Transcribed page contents
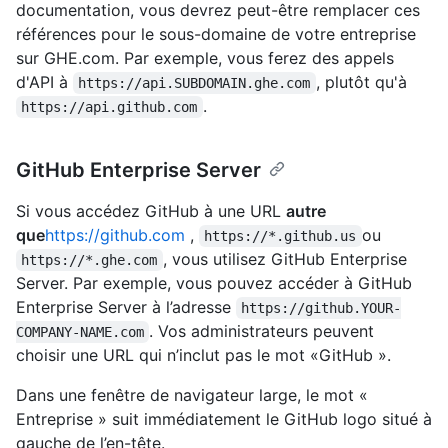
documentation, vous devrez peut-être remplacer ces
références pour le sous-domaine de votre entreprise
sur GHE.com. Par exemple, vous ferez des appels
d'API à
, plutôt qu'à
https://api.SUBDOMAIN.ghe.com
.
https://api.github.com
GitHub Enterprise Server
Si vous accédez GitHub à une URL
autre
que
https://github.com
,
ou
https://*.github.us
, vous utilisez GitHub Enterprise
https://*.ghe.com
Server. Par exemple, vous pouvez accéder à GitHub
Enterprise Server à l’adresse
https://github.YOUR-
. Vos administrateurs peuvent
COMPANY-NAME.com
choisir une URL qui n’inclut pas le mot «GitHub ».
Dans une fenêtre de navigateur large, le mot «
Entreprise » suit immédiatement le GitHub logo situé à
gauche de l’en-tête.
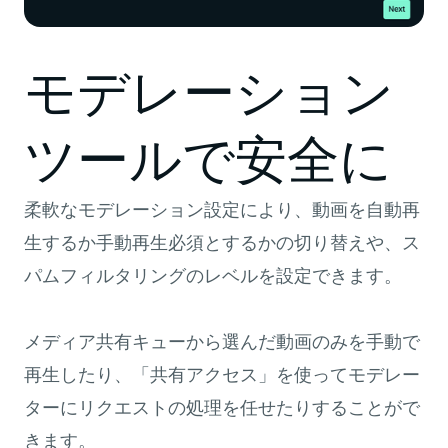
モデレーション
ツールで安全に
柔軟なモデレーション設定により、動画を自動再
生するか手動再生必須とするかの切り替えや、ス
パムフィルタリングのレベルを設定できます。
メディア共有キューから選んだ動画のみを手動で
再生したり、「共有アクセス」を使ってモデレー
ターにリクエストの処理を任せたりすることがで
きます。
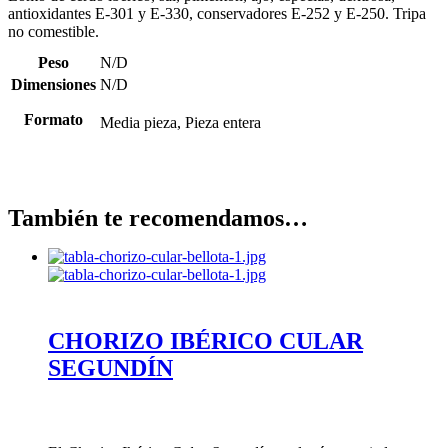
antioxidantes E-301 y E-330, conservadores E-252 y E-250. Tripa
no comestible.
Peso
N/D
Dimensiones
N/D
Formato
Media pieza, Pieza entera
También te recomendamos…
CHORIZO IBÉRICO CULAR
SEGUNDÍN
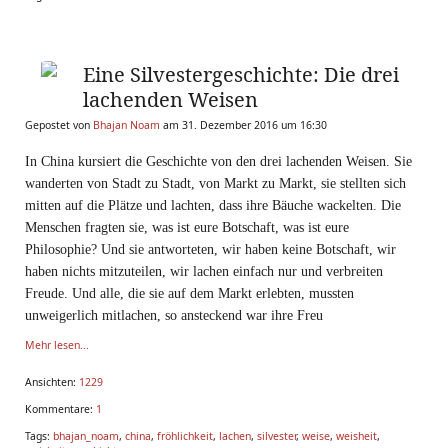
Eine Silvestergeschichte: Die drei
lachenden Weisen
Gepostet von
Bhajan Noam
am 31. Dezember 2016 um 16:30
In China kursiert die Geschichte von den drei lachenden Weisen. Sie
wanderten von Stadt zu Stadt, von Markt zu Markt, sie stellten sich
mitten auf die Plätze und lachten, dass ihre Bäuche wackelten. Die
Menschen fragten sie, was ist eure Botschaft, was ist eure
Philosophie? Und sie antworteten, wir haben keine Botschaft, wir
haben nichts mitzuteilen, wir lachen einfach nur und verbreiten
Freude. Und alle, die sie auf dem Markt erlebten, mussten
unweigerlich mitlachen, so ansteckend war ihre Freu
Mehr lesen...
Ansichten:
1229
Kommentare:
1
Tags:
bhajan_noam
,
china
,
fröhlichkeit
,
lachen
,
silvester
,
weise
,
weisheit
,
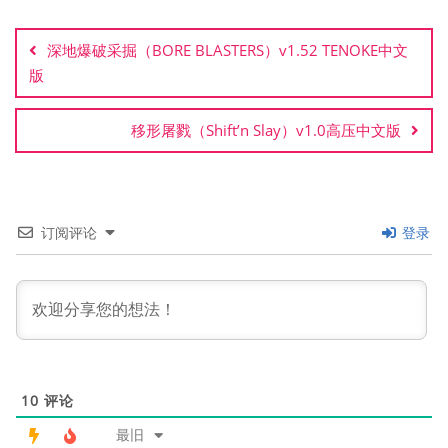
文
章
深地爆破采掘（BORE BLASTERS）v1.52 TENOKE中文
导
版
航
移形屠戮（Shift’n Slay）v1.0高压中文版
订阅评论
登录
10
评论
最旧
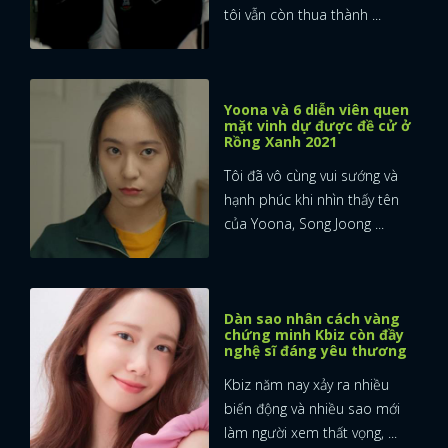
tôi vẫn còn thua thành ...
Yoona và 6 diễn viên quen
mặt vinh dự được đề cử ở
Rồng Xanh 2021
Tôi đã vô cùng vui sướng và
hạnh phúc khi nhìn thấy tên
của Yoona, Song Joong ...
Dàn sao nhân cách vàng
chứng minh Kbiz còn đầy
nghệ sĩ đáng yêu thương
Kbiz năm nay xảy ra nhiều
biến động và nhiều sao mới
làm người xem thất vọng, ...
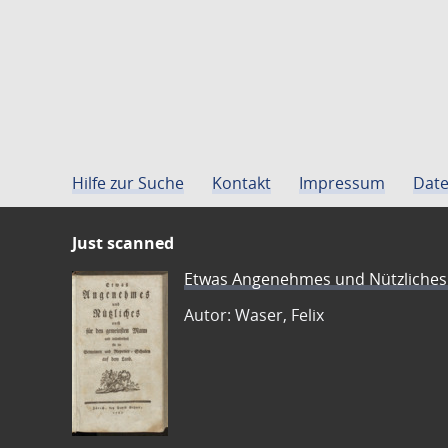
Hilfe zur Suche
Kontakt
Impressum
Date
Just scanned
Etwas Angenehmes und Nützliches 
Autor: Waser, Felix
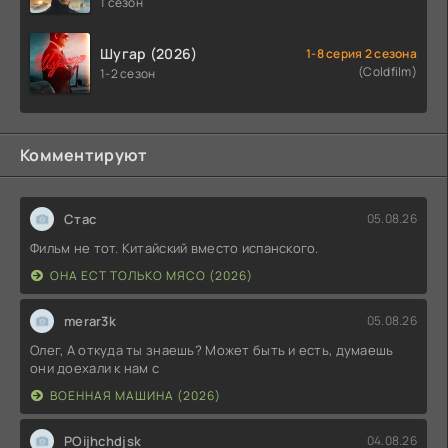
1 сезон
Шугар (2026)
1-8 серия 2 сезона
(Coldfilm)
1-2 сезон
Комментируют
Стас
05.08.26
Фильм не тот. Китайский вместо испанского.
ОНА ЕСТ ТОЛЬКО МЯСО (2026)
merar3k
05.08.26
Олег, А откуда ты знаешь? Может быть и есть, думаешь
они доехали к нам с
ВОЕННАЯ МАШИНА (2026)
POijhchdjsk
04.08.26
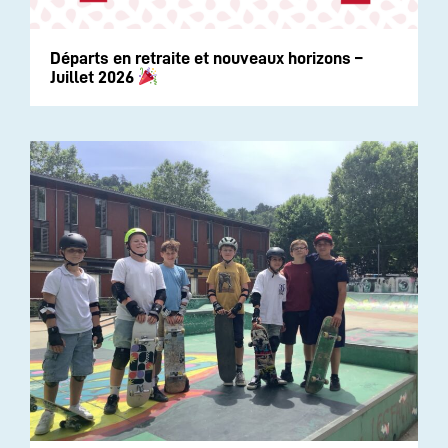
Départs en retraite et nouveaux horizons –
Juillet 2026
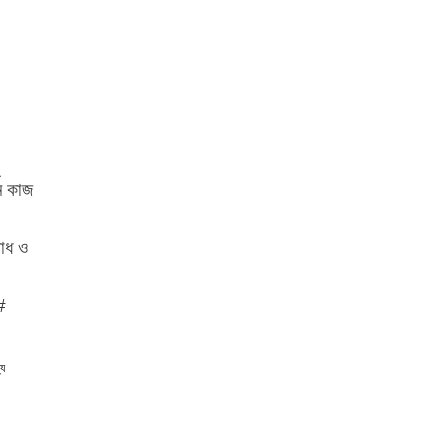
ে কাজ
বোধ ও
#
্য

• Your instructions: Lines above with the word "Weisen" should be counted, and the reply is that count alone.

• Expected answer: 2